One wonders then why someone would even apply and further accept, a position which was far below what they want; far below what they would otherwise consider. Maybe if you’re identifying with this situation, you’re reflecting back yourself at this very moment on a time in your own life when you took a job that if truth be told, you felt beneath you. You know your reasons at the time.
It’s fair to say that the reasons behind making such a move must be powerful enough or otherwise no one would do so. I’ve met more people than you might guess who have done exactly this; taken a job and worked in it for a time when it’s not made use of their full set of skills and not brought them happiness or fulfillment.
Sometimes it’s a case of having exhausted all their savings and needing a job to survive. Sometimes it’s an older worker in their late 50’s or early 60’s who has been rejected over and over again; their self-confidence obliterated and yet still feeling the need to contribute. In other words, desperation sometimes can cause us to make decisions and do things we would never have thought possible of ourselves.
So yes, you might be a well-educated person with some impressive work history on your resume, finding yourself in an entry-level position making minimum wage, all the while answering to a Supervisor who has another couple of month’s to go before getting their high school diploma. That voice inside has verbalized more than once, “This is it? This is where we are?”
You can have many reactions to the voice in your head. You can accept the voice as a truth and agree that yes, this is where you’ve landed. But even then, you can continue with, “This is where I belong and I’m here forever”, or “This is where I am but this is only the first of many steps I’ll be taking on my way back up.”

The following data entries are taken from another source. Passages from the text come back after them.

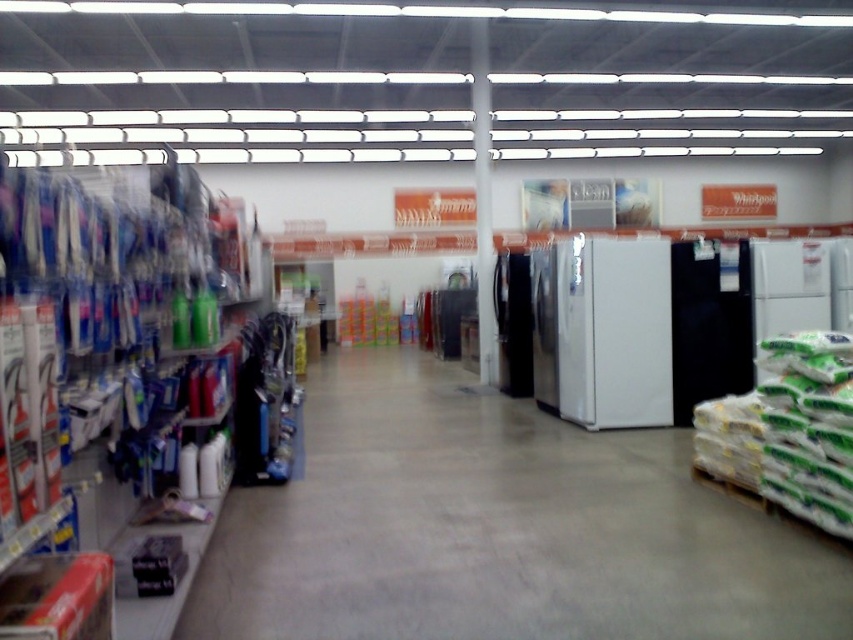 Question: Does white matte refrigerator at center-right have a lesser width compared to satin silver refrigerator at center?

Choices:
 (A) yes
 (B) no

Answer: (B)

Question: Which point is farther from the camera taking this photo?

Choices:
 (A) (544, 364)
 (B) (796, 259)
 (C) (659, 374)

Answer: (A)

Question: In this image, where is white glossy refrigerator at center located relative to white matte refrigerator at center?

Choices:
 (A) left
 (B) right

Answer: (A)

Question: Estimate the real-world distances between objects in this image. Which object is farther from the white plastic bottles at left?

Choices:
 (A) white matte refrigerator at center-right
 (B) white matte refrigerator at center
 (C) black matte refrigerator at right
 (D) white glossy refrigerator at center

Answer: (A)

Question: Can you confirm if satin black refrigerator at center is thinner than satin silver refrigerator at center?

Choices:
 (A) no
 (B) yes

Answer: (A)

Question: Which of the following is the farthest from the observer?

Choices:
 (A) satin black refrigerator at center
 (B) white plastic bottles at left
 (C) white glossy refrigerator at center
 (D) satin silver refrigerator at center

Answer: (A) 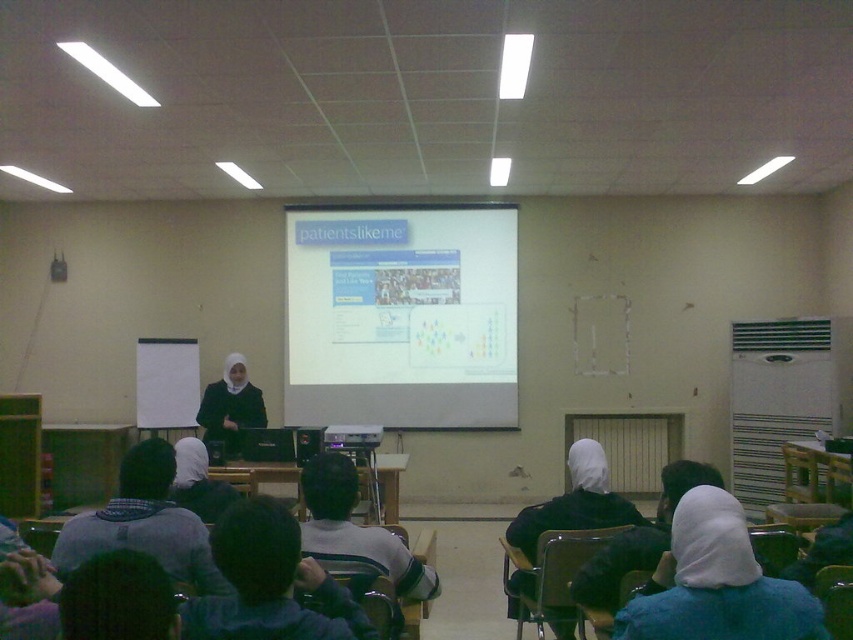 Question: Does white matte projection screen at center have a larger size compared to white matte hijab at lower right?

Choices:
 (A) yes
 (B) no

Answer: (A)

Question: Based on their relative distances, which object is farther from the white matte projection screen at center?

Choices:
 (A) black plastic projector at center
 (B) matte black hijab at center
 (C) gray knitted sweater at lower left

Answer: (C)

Question: Which object is positioned closest to the black plastic projector at center?

Choices:
 (A) white matte projection screen at center
 (B) matte black hijab at center
 (C) gray knitted sweater at lower left
 (D) white matte hijab at lower right

Answer: (B)

Question: Which of the following is the farthest from the observer?

Choices:
 (A) white matte projection screen at center
 (B) black plastic projector at center
 (C) white matte hijab at lower right

Answer: (A)

Question: Can you confirm if gray knitted sweater at lower left is wider than matte black hijab at center?

Choices:
 (A) yes
 (B) no

Answer: (A)

Question: Can you confirm if white matte projection screen at center is smaller than matte black hijab at center?

Choices:
 (A) yes
 (B) no

Answer: (B) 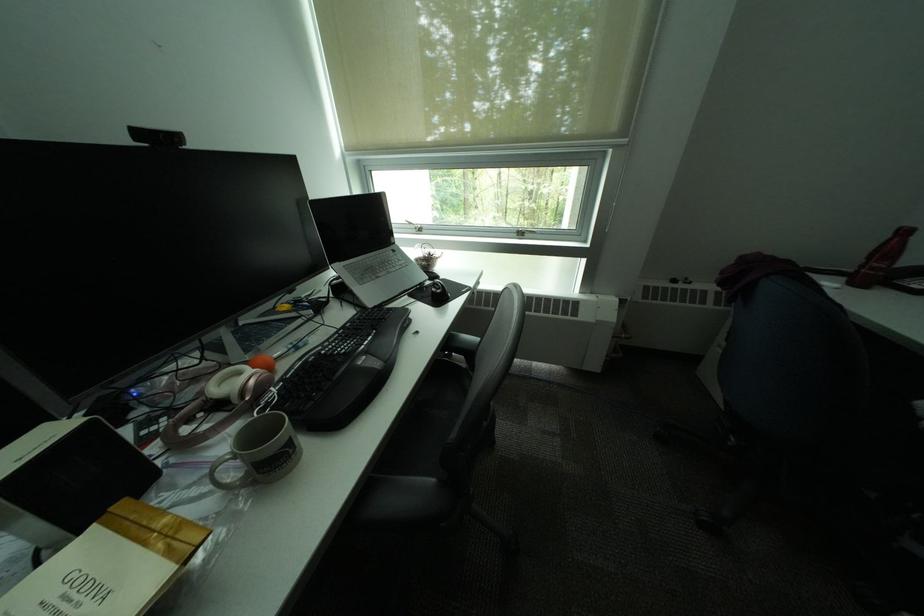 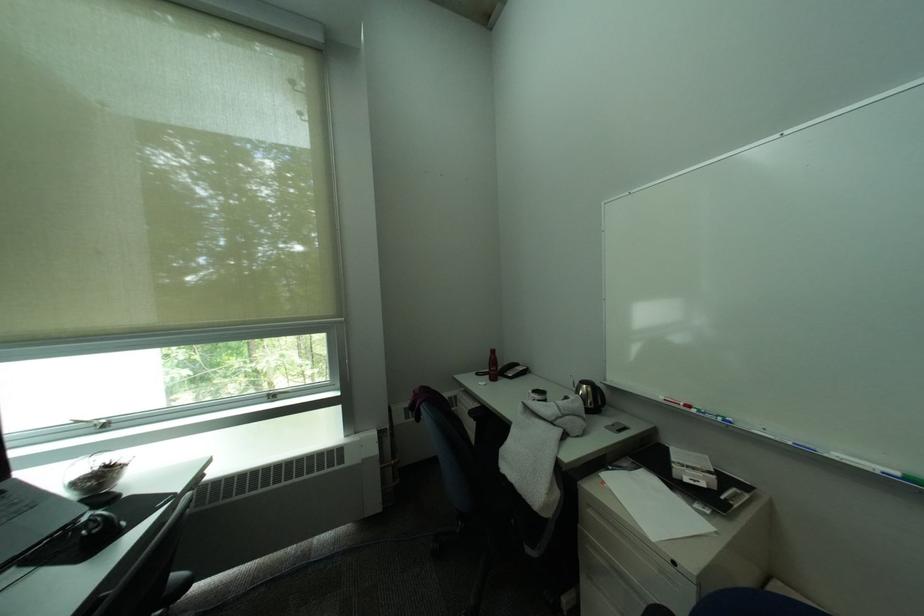 In the second image, find the point that corresponds to point 886,265 in the first image.

(503, 370) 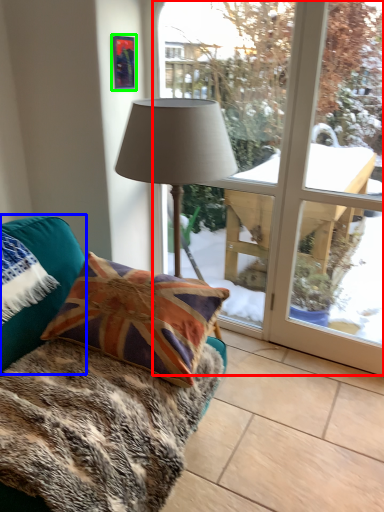 Question: Which is nearer to the bay window (highlighted by a red box)? pillow (highlighted by a blue box) or picture frame (highlighted by a green box).

Choices:
 (A) pillow
 (B) picture frame

Answer: (A) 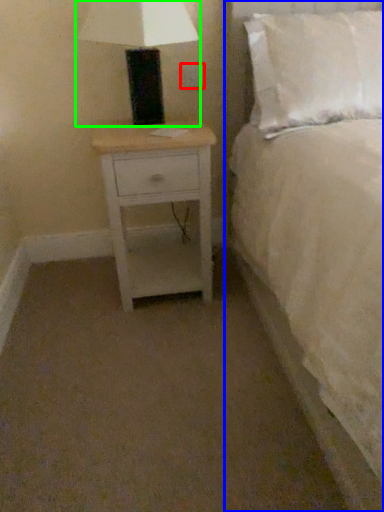 Question: Which object is the closest to the electric outlet (highlighted by a red box)? Choose among these: bed (highlighted by a blue box) or table lamp (highlighted by a green box).

Choices:
 (A) bed
 (B) table lamp

Answer: (B) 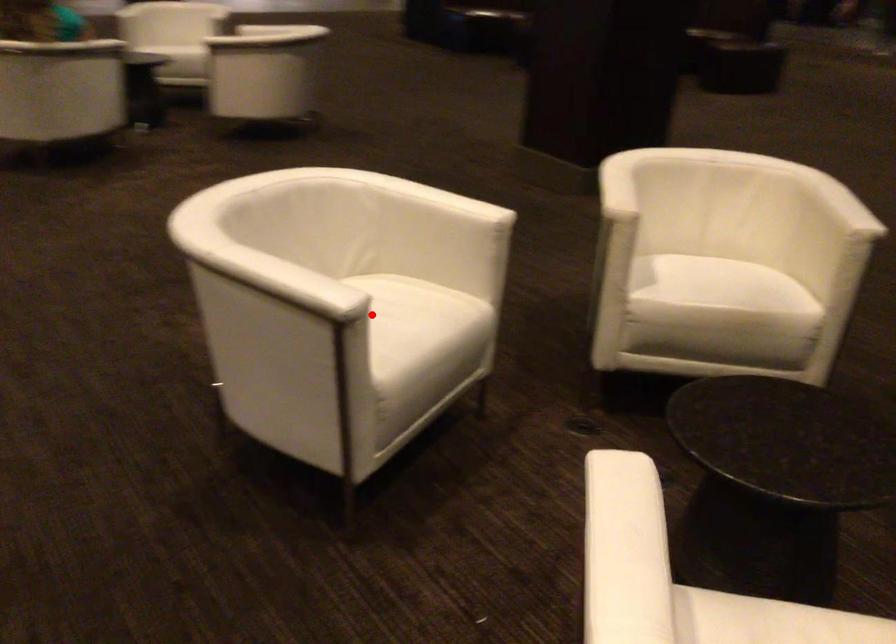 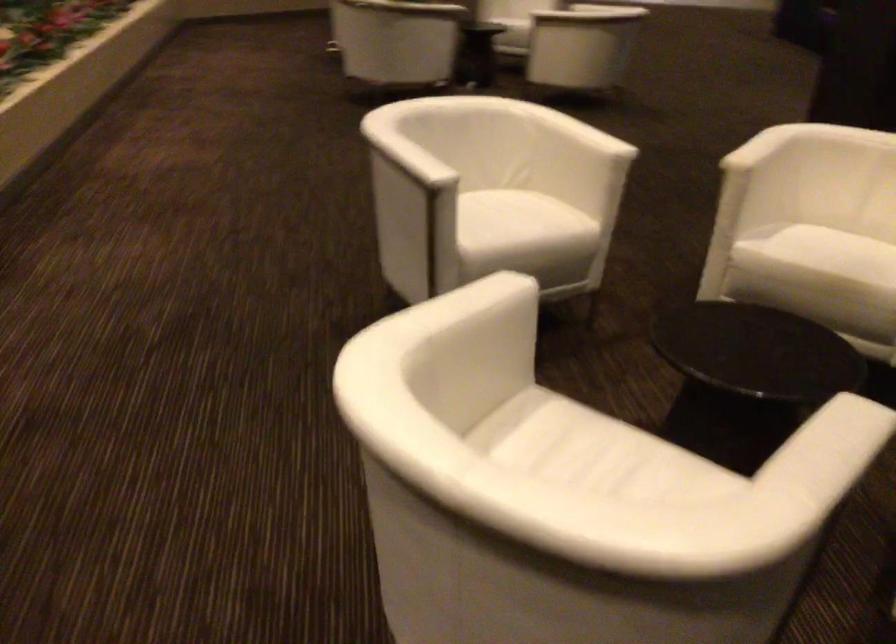 Question: I am providing you with two images of the same scene from different viewpoints. A red point is shown in image1. For the corresponding object point in image2, is it positioned nearer or farther from the camera?

Choices:
 (A) Nearer
 (B) Farther

Answer: (B)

This shouldn’t be confused with the person who reinvents themselves and moves from success in one industry to rock bottom in another but gains joy in the new job. A Business Executive might chuck it all for a potters wheel, but they might have made this move by calculation and design. I’m looking more at the person who has lost it all; who never thought they’d be where they are today and is struggling with their self-perception, their mental health and their self-worth.
When you’re in that dark and lowly place, then suddenly find yourself employed on the bottom rung of a footstool rather than a long ladder with no prospects of advancing anywhere soon, that voice in your head will likely start whispering.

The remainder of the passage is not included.